European Union finance ministers have drawn back from a confrontation with France over its budget deficit, which is set to breach the Stability and Growth Pact for the third year in succession next year, writes Denis Staunton, European Correspondent.
After a four-hour meeting of euro-zone finance ministers on Monday night, most ministers yesterday expressed sympathy with France in its efforts to reduce its budget deficit without damaging economic growth. France has been given an extra year to bring its deficit below 3 per cent.
The Minister for Finance, Mr McCreevy, said that there was a clear recognition that France was making efforts to bring its deficit under control.
"The French government have been addressing this issue. A lot of member-states felt the French weren't taking this as seriously as other member states thought they should, but that is no longer the case.
"I'm not saying there was ever justification for that particular view, but a lot of people had that type of opinion," he said.
France expects its budget deficit to be 3.6 per cent in 2004, compared with around 4 per cent this year.
Under euro-zone rules, Paris could be fined for breaching the budget ceiling for the third year running.
During the next two weeks, the European Commission will make recommendations to Paris about how it should get its budgetary house in order.
Finance ministers meet again in November and, although Austria and the Netherlands yesterday repeated their demands for tough action against France, most ministers believe that drastic action could push the euro-zone's second largest economy into recession.
The ministers yesterday gave a broad welcome to the Commission's proposal to boost economic growth in the EU by investing €220 billion in major European infrastructure projects. Some ministers expressed reservations, however, about part of the plan which would triple the level of EU aid for such projects.

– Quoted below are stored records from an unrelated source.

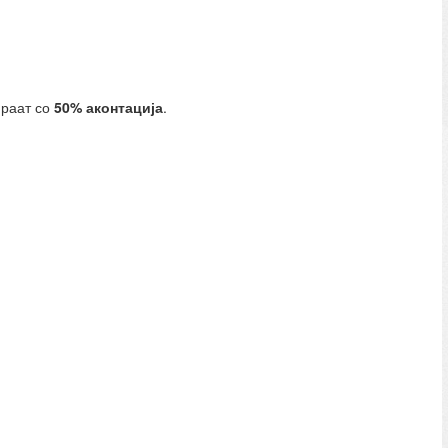
ираат со
50% аконтација
.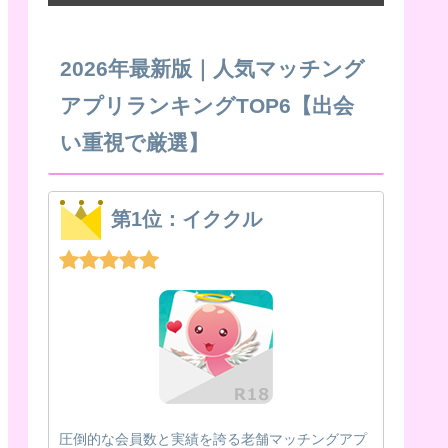
2026年最新版｜人気マッチング
アプリランキングTOP6【出会
い重視で厳選】
第1位：イククル
圧倒的な会員数と実績を誇る老舗マッチングアプ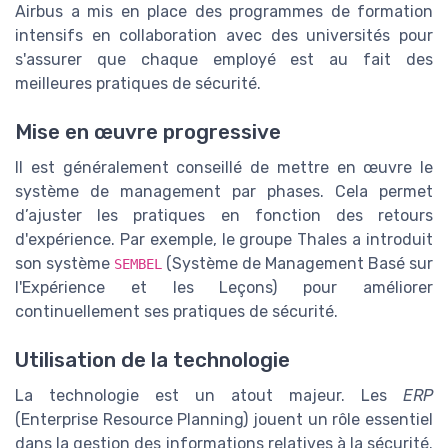
Airbus a mis en place des programmes de formation
intensifs en collaboration avec des universités pour
s'assurer que chaque employé est au fait des
meilleures pratiques de sécurité.
Mise en œuvre progressive
Il est généralement conseillé de mettre en œuvre le
système de management par phases. Cela permet
d’ajuster les pratiques en fonction des retours
d'expérience. Par exemple, le groupe Thales a introduit
son système
(Système de Management Basé sur
SEMBEL
l'Expérience et les Leçons) pour améliorer
continuellement ses pratiques de sécurité.
Utilisation de la technologie
La technologie est un atout majeur. Les
ERP
(Enterprise Resource Planning) jouent un rôle essentiel
dans la gestion des informations relatives à la sécurité.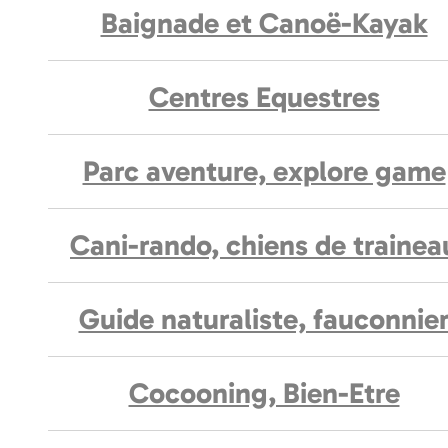
Baignade et Canoë-Kayak
Centres Equestres
Parc aventure, explore game
Cani-rando, chiens de trainea
Guide naturaliste, fauconnie
Cocooning, Bien-Etre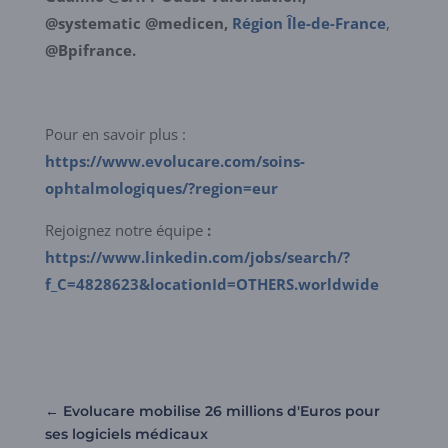
@systematic @medicen,
Région Île-de-France
,
@Bpifrance.
Pour en savoir plus :
https://www.evolucare.com/soins-
ophtalmologiques/?region=eur
Rejoignez notre équipe
:
https://www.linkedin.com/jobs/search/?
f_C=4828623&locationId=OTHERS.worldwide
←
Evolucare mobilise 26 millions d'Euros pour
ses logiciels médicaux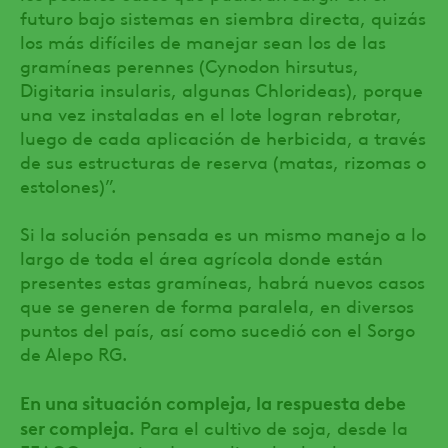
futuro bajo sistemas en siembra directa, quizás
los más difíciles de manejar sean los de las
gramíneas perennes (Cynodon hirsutus,
Digitaria insularis, algunas Chlorideas), porque
una vez instaladas en el lote logran rebrotar,
luego de cada aplicación de herbicida, a través
de sus estructuras de reserva (matas, rizomas o
estolones)”.
Si la solución pensada es un mismo manejo a lo
largo de toda el área agrícola donde están
presentes estas gramíneas, habrá nuevos casos
que se generen de forma paralela, en diversos
puntos del país, así como sucedió con el Sorgo
de Alepo RG.
En una situación compleja, la respuesta debe
ser compleja.
Para el cultivo de soja, desde la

Mr McCreevy gave the proposal a cautious welcome but said that some important details remained to be clarified.
The ministers approved an Investment Services Directive that will require banks and investment firms to make public any "normal market sized" transaction on the stock market.
Ireland, Britain and two other countries voted against the measure, which they believe will put European financial services companies at a disadvantage in competing with US firms.